INPUT DATA: Begin

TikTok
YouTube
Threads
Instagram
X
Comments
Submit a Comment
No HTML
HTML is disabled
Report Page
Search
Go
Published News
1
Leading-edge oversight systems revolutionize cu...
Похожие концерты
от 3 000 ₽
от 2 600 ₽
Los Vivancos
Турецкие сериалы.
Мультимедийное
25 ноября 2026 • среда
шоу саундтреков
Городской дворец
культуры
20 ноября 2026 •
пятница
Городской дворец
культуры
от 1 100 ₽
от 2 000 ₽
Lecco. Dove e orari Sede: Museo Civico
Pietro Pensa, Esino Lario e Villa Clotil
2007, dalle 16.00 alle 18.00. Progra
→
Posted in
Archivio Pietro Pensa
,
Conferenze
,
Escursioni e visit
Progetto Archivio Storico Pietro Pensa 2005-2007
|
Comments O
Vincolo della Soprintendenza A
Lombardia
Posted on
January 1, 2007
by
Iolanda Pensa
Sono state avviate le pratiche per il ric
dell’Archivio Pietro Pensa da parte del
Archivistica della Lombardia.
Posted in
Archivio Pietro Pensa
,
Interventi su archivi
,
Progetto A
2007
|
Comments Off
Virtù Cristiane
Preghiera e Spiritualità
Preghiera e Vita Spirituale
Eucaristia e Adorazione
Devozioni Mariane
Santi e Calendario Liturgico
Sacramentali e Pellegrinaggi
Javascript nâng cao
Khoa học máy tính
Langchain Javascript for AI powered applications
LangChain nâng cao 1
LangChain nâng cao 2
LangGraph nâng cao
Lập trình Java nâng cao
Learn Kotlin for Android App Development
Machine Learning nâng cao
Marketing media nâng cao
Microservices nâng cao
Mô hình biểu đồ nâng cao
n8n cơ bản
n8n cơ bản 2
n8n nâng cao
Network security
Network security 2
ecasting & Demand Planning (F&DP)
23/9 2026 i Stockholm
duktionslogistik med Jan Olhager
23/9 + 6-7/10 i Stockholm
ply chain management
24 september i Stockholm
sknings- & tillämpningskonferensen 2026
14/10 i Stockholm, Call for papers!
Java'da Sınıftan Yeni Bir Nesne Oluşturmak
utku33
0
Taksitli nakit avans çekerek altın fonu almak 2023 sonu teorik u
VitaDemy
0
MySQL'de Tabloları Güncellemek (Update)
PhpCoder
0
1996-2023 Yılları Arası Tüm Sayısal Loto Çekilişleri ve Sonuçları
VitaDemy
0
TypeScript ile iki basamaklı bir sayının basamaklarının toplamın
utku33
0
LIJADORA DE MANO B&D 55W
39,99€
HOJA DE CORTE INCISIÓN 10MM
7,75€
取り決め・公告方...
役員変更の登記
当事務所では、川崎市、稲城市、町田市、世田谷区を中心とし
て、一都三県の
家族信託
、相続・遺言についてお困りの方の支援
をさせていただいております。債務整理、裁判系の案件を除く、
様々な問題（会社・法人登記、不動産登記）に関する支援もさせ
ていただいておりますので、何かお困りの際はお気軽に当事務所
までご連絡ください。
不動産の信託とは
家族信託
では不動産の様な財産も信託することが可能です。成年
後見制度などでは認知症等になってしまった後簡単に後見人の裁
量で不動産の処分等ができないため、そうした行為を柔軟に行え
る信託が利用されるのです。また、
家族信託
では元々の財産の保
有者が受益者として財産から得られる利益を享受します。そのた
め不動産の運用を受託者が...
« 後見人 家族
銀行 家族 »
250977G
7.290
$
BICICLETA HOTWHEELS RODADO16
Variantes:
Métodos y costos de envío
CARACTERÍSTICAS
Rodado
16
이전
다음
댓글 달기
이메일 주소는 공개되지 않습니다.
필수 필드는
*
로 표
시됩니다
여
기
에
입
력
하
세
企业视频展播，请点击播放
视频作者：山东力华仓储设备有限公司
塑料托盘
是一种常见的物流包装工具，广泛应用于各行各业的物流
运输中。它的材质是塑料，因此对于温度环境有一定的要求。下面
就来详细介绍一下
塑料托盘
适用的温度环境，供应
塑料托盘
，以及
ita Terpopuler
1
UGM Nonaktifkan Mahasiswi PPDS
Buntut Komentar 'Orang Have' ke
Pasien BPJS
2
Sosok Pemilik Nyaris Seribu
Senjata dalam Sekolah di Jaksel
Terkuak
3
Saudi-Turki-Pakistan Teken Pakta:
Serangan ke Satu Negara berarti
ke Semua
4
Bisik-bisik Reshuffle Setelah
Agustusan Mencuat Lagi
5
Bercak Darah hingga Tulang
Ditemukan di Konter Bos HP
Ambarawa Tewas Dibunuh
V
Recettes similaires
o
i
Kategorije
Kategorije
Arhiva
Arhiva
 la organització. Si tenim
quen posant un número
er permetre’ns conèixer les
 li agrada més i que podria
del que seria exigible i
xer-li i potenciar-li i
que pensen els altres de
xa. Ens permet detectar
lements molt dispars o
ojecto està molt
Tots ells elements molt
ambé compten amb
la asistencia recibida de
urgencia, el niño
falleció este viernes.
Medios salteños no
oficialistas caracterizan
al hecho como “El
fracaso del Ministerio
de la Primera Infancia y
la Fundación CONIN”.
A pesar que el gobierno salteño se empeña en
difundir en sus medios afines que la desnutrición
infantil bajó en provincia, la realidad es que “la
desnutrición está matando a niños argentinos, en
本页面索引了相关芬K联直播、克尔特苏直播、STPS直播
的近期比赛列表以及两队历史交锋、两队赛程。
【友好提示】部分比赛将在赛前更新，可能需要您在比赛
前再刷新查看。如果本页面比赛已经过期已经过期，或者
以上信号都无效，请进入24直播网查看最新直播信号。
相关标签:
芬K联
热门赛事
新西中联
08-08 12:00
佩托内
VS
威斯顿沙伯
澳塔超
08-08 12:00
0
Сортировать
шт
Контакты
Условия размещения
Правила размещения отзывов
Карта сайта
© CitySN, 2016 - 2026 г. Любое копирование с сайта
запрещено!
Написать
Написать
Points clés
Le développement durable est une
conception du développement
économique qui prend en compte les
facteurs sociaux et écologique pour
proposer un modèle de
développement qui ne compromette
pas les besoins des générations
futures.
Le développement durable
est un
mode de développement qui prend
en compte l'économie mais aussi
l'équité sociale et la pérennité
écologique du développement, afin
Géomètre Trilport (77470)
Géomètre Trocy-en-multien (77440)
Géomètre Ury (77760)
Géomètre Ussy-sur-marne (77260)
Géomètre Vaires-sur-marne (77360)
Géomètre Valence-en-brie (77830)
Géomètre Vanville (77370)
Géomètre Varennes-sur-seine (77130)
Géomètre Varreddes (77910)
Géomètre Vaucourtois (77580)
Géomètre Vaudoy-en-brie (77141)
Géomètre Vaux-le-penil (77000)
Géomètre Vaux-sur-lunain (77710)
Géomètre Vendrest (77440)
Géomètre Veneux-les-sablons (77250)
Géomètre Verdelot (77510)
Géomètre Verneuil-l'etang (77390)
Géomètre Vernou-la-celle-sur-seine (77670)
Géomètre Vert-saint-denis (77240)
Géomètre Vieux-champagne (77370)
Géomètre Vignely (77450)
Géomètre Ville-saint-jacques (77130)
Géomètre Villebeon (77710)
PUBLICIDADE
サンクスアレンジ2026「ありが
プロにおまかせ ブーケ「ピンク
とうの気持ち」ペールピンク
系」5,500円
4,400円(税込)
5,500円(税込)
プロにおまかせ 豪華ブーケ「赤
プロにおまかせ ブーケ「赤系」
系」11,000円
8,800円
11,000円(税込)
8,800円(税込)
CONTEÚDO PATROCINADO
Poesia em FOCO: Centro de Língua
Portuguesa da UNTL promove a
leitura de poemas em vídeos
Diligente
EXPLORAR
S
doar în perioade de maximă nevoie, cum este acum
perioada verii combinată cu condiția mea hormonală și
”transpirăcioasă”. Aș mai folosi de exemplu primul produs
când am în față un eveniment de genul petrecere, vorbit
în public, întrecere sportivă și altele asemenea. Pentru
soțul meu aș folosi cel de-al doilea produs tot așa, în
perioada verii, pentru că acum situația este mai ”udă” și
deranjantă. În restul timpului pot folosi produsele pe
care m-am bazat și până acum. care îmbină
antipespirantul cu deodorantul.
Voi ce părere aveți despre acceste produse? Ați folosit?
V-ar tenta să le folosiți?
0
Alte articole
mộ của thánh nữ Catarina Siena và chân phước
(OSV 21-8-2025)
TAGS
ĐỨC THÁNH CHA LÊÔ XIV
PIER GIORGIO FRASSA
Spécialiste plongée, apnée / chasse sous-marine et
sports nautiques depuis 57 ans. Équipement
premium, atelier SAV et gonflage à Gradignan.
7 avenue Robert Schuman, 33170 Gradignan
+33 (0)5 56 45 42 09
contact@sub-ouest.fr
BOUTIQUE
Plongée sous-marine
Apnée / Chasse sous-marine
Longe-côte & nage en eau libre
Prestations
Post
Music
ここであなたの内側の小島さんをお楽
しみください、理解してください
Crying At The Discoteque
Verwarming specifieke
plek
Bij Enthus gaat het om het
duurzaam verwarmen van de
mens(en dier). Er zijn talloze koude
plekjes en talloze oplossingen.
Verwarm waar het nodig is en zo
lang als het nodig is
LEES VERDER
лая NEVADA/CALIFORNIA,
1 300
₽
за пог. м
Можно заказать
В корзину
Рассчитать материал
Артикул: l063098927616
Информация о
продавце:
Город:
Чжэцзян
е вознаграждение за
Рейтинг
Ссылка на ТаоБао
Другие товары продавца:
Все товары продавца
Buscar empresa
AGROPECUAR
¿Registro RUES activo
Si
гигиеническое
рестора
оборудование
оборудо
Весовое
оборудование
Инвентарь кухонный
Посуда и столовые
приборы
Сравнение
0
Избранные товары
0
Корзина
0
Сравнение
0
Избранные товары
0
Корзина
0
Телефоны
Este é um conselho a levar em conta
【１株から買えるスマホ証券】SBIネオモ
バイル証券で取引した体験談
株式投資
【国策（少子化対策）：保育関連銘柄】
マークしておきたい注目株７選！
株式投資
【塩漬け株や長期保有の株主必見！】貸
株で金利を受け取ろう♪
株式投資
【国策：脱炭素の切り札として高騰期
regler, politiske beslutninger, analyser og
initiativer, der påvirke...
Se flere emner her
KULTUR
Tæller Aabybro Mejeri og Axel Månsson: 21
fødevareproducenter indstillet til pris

INPUT DATA: End

**GOAL OF THE EXERCISE**
Tell how many lines in the data hold the string "brie", giving the number by itself.

**ANSWER SPACE**
2